The business community is in despair. Meanwhile, neither state Labor nor Liberal party appears able to slip out of first gear. Labor still hasn’t selected a candidate for the retiring Pat Conlon’s key marginal of Elder, traditionally a bellwether seat. That’s likely because they’re waiting for Annabel Digance to lose Boothby first, but in any case it gives Liberal candidate Carolyn Habib a helluva headstart. And what if Digance actually wins Boothby? It was unthinkable only weeks ago and still a ludicrous stretch now, but Kevin Rudd made a point of doing his only media appearance of last week’s Adelaide whistlestop at a primary school in the country’s most marginal Liberal seat. That was surely designed to send a message that he’s interested in winning seats, not merely saving them. (Although the message will probably prove too subtle for voters still waiting at the ballot-box for Labor, armed with brickbats.)
And where does all of this leave Weatherill?

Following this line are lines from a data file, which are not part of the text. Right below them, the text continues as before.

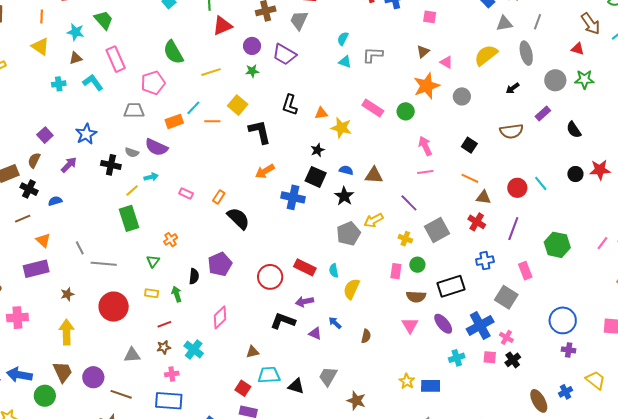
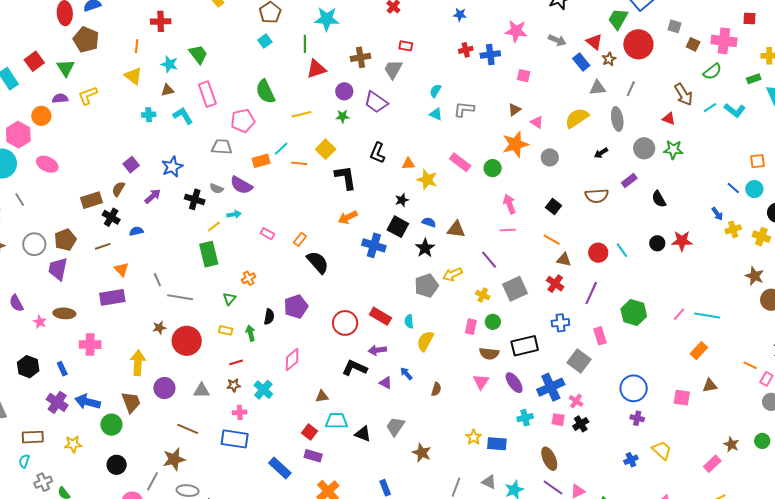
brown star: (67, 294) -> (159, 328), moved
purple circle: (93, 377) -> (164, 388), moved
brown ellipse: (539, 401) -> (549, 459), moved

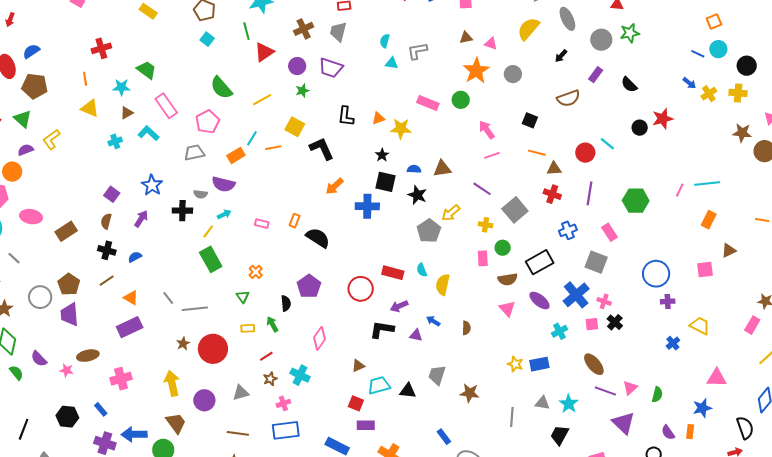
brown triangle: (514, 110) -> (466, 38), turned 40
brown rectangle: (91, 200) -> (66, 231), moved

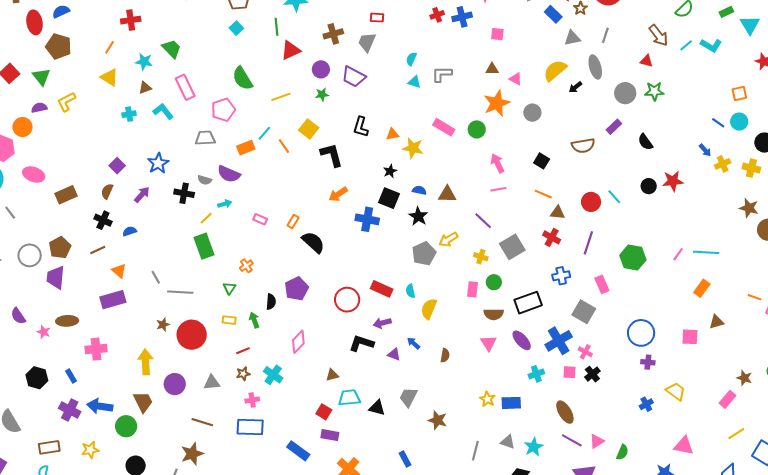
black arrow: (561, 56) -> (575, 87), moved
orange line: (85, 79) -> (110, 47), turned 32
orange line: (273, 148) -> (284, 146), turned 56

In January he rolled the dice, angering and alienating some of his closest political allies in a bid to govern and campaign on his own terms. Grace Portolesi, a friend, was demoted and humiliated. Paul Caica, a one-time schoolmate and factional ally, dumped. To add insult, it was insinuated he was worn out and seeking retirement: he wasn’t. I understand the only time he mentioned retirement, half in jest and half in anger, was in one of those routine cabinet meetings where funds and programs were being ripped from his portfolio in the haste to save, and the usually amiable minister was heard to exclaim something along the lines of “Well, maybe I should just f***in’ quit then?” Weatherill obligingly took him at his word.
Again, the underlying strategy would have been based on not merely a Federal Labor loss, but a demolition. And then, from the ashes, the Labor brand could be rebuilt, with Weatherill’s autocratic leadership the first beneficiary of the fledgling renaissance.
But now, no-one knows what will happen. Certainly not the Libs, stuck with their mythical barrage of policy tales bursting to be told. And surely not Weatherill, who having lost almost every genuine ally in state parliament has now seen his two closest political confidantes, Penny Wong and Mark Butler, instrumental in toppling a largely sympathetic Prime Minister in favour of one the Premier tells us is actively damaging a cherished South Australian industry.
Holden, the state’s last bastion of auto manufacturing, may or may not survive, and it may or may not take Weatherill and even Rudd with it.
But once again, after all the speculation, the build-up, the fear, the false hope and the grandstanding, none of us is very much clearer about where we stand, or where we’re going.